Jesper Juul regt Josefines Eltern an, Freundschaft zu ihrer Tochter aufzubauen: Freundschaft bedeute, Vertrauen zum Freund zu entwickeln und sich ihm gegenüber verletzlich zu machen. Der Vater meldet sich nach einer Woche mit der Frage: "Was meinen Sie mit Freundschaft, was ist das genau?" Schließlich machen Vater und Tochter eine Reise, der Vater zeigt Josefine die zwei Schulen, aus denen er - unter anderem wegen Drogenkonsums - verwiesen wurde, sie besuchen auch die Großmutter, die Mutter der Mutter. Diese zeigt sich erstaunt über den Grund der Reise, das Sich-Kennen-Lernen, und fragt ihren Schwiegersohn: "Kennst du deine Tochter denn nicht?" Die Antwort ist knapp: "Kennst du deine Tochter?" Diese Tochter hat sieben Kinder geboren, ist eine korrekte Polizistin, eine Frau, die ihre Rolle als Mutter tüchtig ausfüllt. Sie selbst war das einzige Kind einer Bauernfamilie, der Obhut einer depressiven Großmutter ausgeliefert.

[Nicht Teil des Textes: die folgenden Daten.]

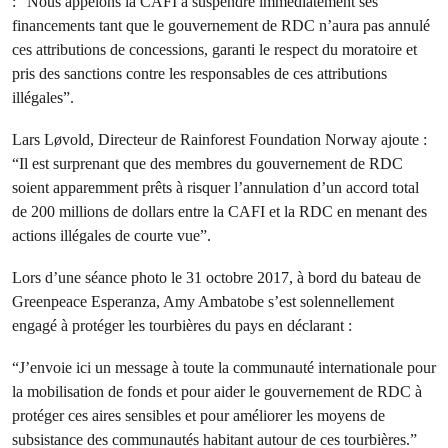
: “Nous appelons la CAFI à suspendre immédiatement ses
financements tant que le gouvernement de RDC n’aura pas annulé
ces attributions de concessions, garanti le respect du moratoire et
pris des sanctions contre les responsables de ces attributions
illégales”.
Lars Løvold, Directeur de Rainforest Foundation Norway ajoute :
“Il est surprenant que des membres du gouvernement de RDC
soient apparemment prêts à risquer l’annulation d’un accord total
de 200 millions de dollars entre la CAFI et la RDC en menant des
actions illégales de courte vue”.
Lors d’une séance photo le 31 octobre 2017, à bord du bateau de
Greenpeace Esperanza, Amy Ambatobe s’est solennellement
engagé à protéger les tourbières du pays en déclarant :
“J’envoie ici un message à toute la communauté internationale pour
la mobilisation de fonds et pour aider le gouvernement de RDC à
protéger ces aires sensibles et pour améliorer les moyens de
subsistance des communautés habitant autour de ces tourbières.”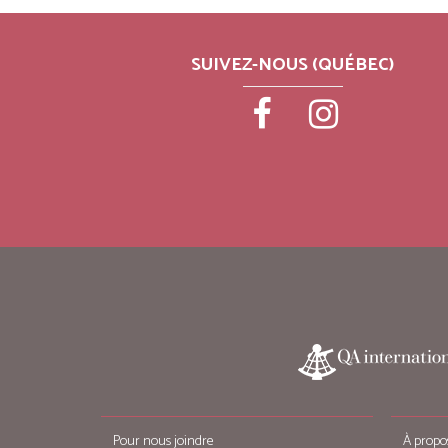
SUIVEZ-NOUS (QUÉBEC)
Pour nous joindre
À propo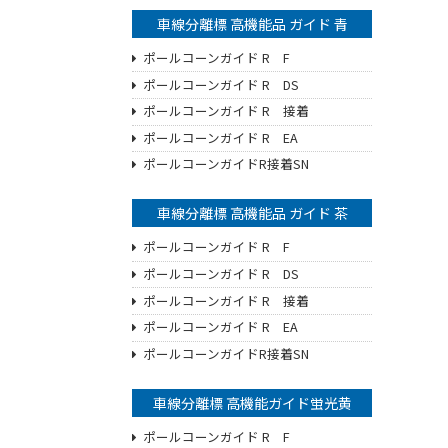
車線分離標 高機能品 ガイド 青
ポールコーンガイド R F
ポールコーンガイド R DS
ポールコーンガイド R 接着
ポールコーンガイド R EA
ポールコーンガイドR接着SN
車線分離標 高機能品 ガイド 茶
ポールコーンガイド R F
ポールコーンガイド R DS
ポールコーンガイド R 接着
ポールコーンガイド R EA
ポールコーンガイドR接着SN
車線分離標 高機能ガイド蛍光黄
ポールコーンガイド R F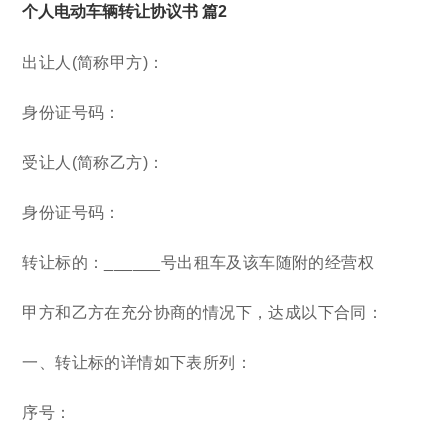
个人电动车辆转让协议书 篇2
出让人(简称甲方)：
身份证号码：
受让人(简称乙方)：
身份证号码：
转让标的：______号出租车及该车随附的经营权
甲方和乙方在充分协商的情况下，达成以下合同：
一、转让标的详情如下表所列：
序号：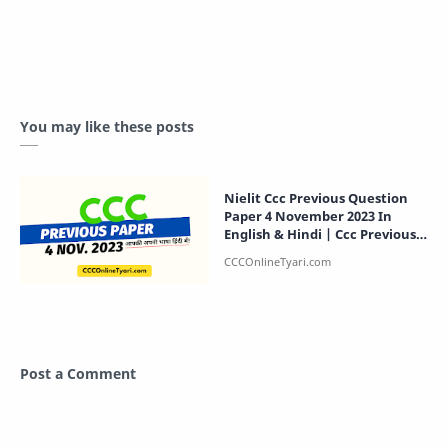
You may like these posts
Nielit Ccc Previous Question
Paper 4 November 2023 In
English & Hindi | Ccc Previous
Paper
Post a Comment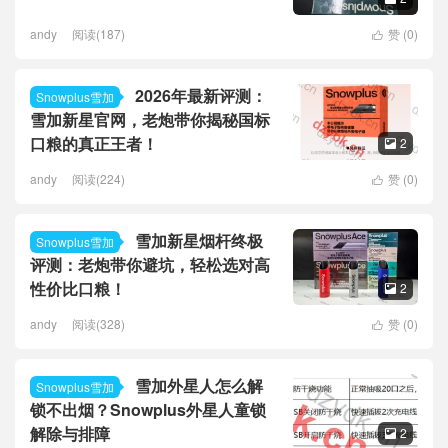
andy
阅读(187)
赞 (
0
)

2026年最新评测：
Snowplus雪加
雪加新星官网，老炮带你揭秘国标
口粮的真正王者！
2

andy
阅读(224)
赞 (
0
)

雪加新星烟杆终极
Snowplus雪加
评测：老炮带你避坑，轻松选对高
性价比口粮！
2

andy
阅读(328)
赞 (
0
)

雪加外星人怎么解
Snowplus雪加
锁不出烟？Snowplus外星人童锁
解除与排障
2
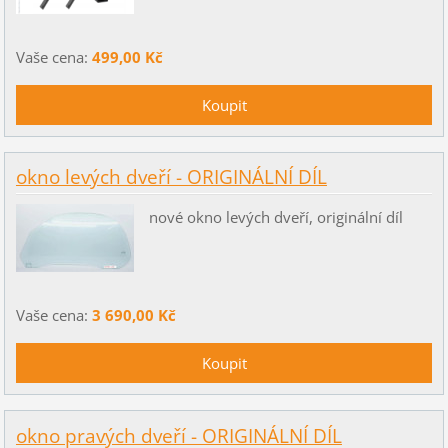
Vaše cena:
499,00 Kč
okno levých dveří - ORIGINÁLNÍ DÍL
nové okno levých dveří, originální díl
Vaše cena:
3 690,00 Kč
okno pravých dveří - ORIGINÁLNÍ DÍL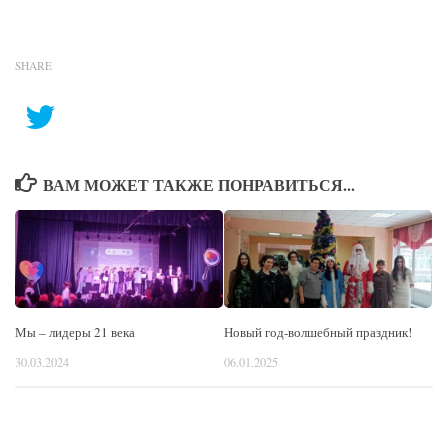
SHARE
ВАМ МОЖЕТ ТАКЖЕ ПОНРАВИТЬСЯ...
Мы – лидеры 21 века
Новый год-волшебный праздник!
30.03.2024
06.01.2025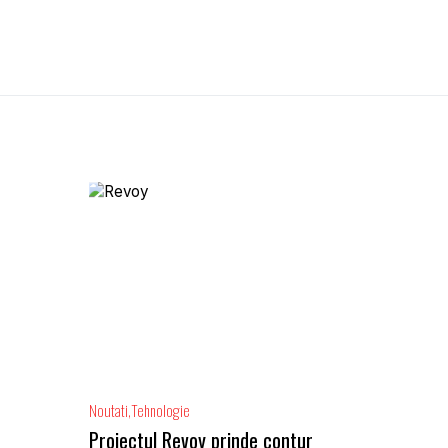
Noutati
Tehnologie
Proiectul Revoy prinde contur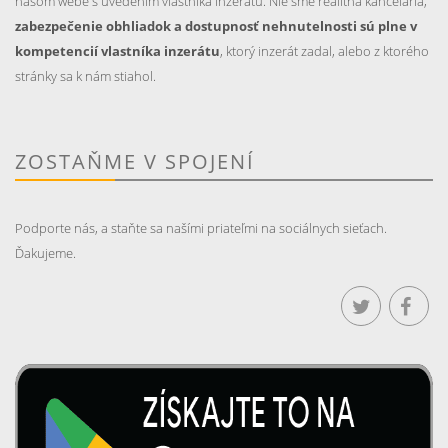
našom webe s uvedením vlastníka inzerátu. Nie sme realitná kancelária,
zabezpečenie obhliadok a dostupnosť nehnutelnosti sú plne v
kompetencií vlastníka inzerátu
, ktorý inzerát zadal, alebo z ktorého
stránky sa k nám stiahol.
ZOSTAŇME V SPOJENÍ
Podporte nás, a staňte sa našími priateľmi na sociálnych sieťach.
Ďakujeme.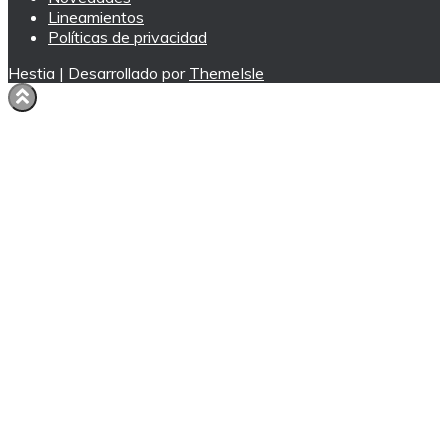
Lineamientos
Políticas de privacidad
Hestia | Desarrollado por
ThemeIsle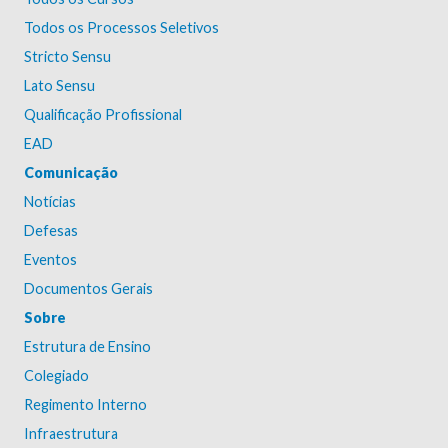
Todos os Processos Seletivos
Stricto Sensu
Lato Sensu
Qualificação Profissional
EAD
Comunicação
Notícias
Defesas
Eventos
Documentos Gerais
Sobre
Estrutura de Ensino
Colegiado
Regimento Interno
Infraestrutura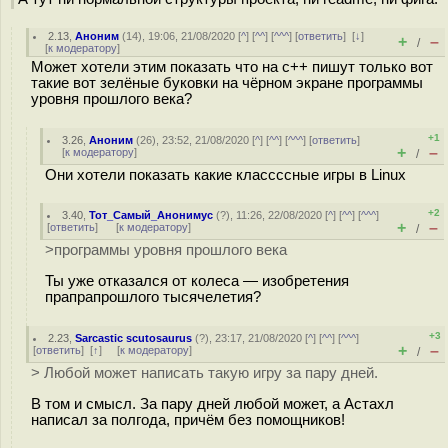
2.13
,
Аноним
(
14
), 19:06, 21/08/2020 [
^
] [
^^
] [
^^^
] [
ответить
]
[
↓
]
+
–
/
[
к модератору
]
Может хотели этим показать что на с++ пишут только вот
такие вот зелёные буковки на чёрном экране программы
уровня прошлого века?
+1
3.26
,
Аноним
(
26
), 23:52, 21/08/2020 [
^
] [
^^
] [
^^^
] [
ответить
]
+
–
[
к модератору
]
/
Они хотели показать какие классссные игры в Linux
+2
3.40
,
Тот_Самый_Анонимус
(
?
), 11:26, 22/08/2020 [
^
] [
^^
] [
^^^
]
+
–
[
ответить
]
[
к модератору
]
/
>программы уровня прошлого века
Ты уже отказался от колеса — изобретения
прапрапрошлого тысячелетия?
+3
2.23
,
Sarcastic scutosaurus
(
?
), 23:17, 21/08/2020 [
^
] [
^^
] [
^^^
]
+
–
[
ответить
]
[
↑
] [
к модератору
]
/
> Любой может написать такую игру за пару дней.
В том и смысл. За пару дней любой может, а Астахл
написал за полгода, причём без помощников!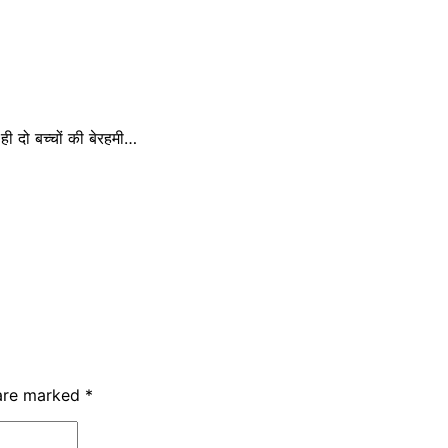
ी दो बच्चों की बेरहमी…
 are marked
*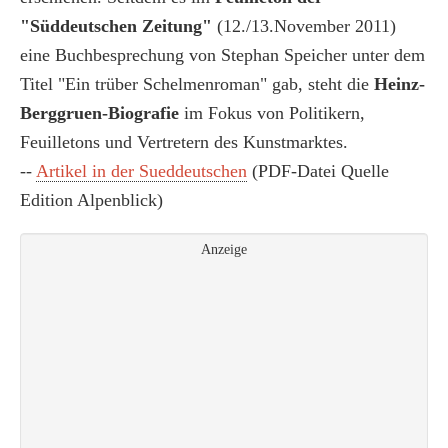
"Süddeutschen Zeitung"
(12./13.November 2011)
eine Buchbesprechung von Stephan Speicher unter dem
Titel "Ein trüber Schelmenroman" gab, steht die
Heinz-
Berggruen-Biografie
im Fokus von Politikern,
Feuilletons und Vertretern des Kunstmarktes.
--
Artikel in der Sueddeutschen
(PDF-Datei Quelle
Edition Alpenblick)
Anzeige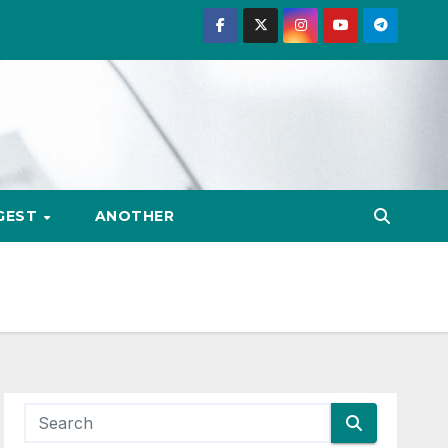
GEST
ANOTHER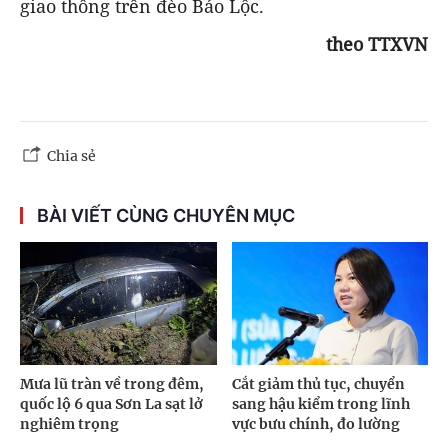
giao thông trên đèo Bảo Lộc.
theo TTXVN
Chia sẻ
BÀI VIẾT CÙNG CHUYÊN MỤC
Mưa lũ tràn về trong đêm,
Cắt giảm thủ tục, chuyển
quốc lộ 6 qua Sơn La sạt lở
sang hậu kiểm trong lĩnh
nghiêm trọng
vực bưu chính, đo lường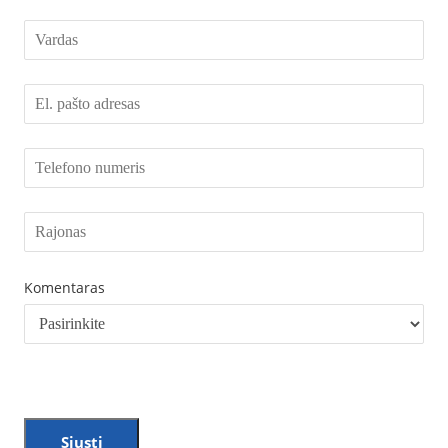
Komentaras
Siųsti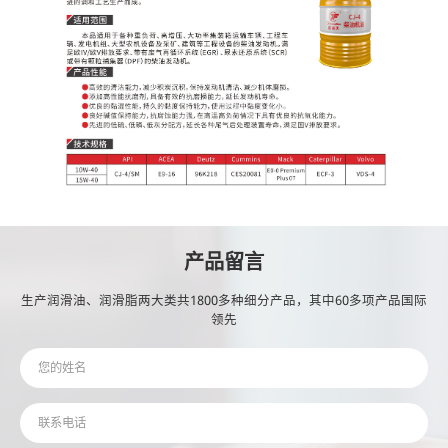
产品留言
生产润滑油、润滑脂两大类共1800多种细分产品，其中60多项产品国际
领先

Diese Einsamkeit sollten ihre Kinder nie erfahren, sie sollten nie alleine sein, es musste genug Geld zur Verfügung stehen, nie sollten sich die Kinder über etwas Sorgen machen. Josefines Mutter hat sich unverletzlich gemacht, sie erledigt ihre Aufgaben, sie erzieht und versorgt ihre Kinder und alles geht gut, sechs Kinder sind zufrieden - und Josefine ist es, die alte Verletzungen lebendig und bedrohlich nahe macht. Sie wehrt sich dagegen, eine Funktion für ihre Eltern zu erfüllen, nämlich die des gut versorgten Kindes, für das die Eltern alles tun. Die Familie erscheint als eine äußerst effiziente Organisation, wo alle Mitglieder, vorausgesetzt sie passen sich an, funktionieren. Der verdeckte Plan der Eltern dabei: wenn wir Kinder bekommen, dann werden wir geheilt. Aber - die Kinder waren anders.

Schrei nach Hilfe

Generationenlang schien es die Aufgabe der Eltern zu sein, die Kinder zur Kooperation zu zwingen, das heißt, sich als Individuen der größeren Ordnung - der Familie, der Gesellschaft - gegenüber anzupassen und auf deren Wünsche Rücksicht zu nehmen. Jesper Juul hat in seiner jahrzehntelangen Praxis gesehen, dass Kinder in neun von zehn Fällen den Weg der Kooperation wählen, sie brauchen keine Erwachsenen, die ihnen Anpassung und Zusammenarbeit lehren: "Hingegen haben sie dringenden Bedarf an solchen Erwachsenen, die sie lehren, wie man in der Interaktion mit anderen für sich selber sorgt." So legt er seinen Zuhörerinnen und Zuhörern nahe, viele vermeintliche Widerstände der Kinder als Ausdruck von Kooperation zu sehen.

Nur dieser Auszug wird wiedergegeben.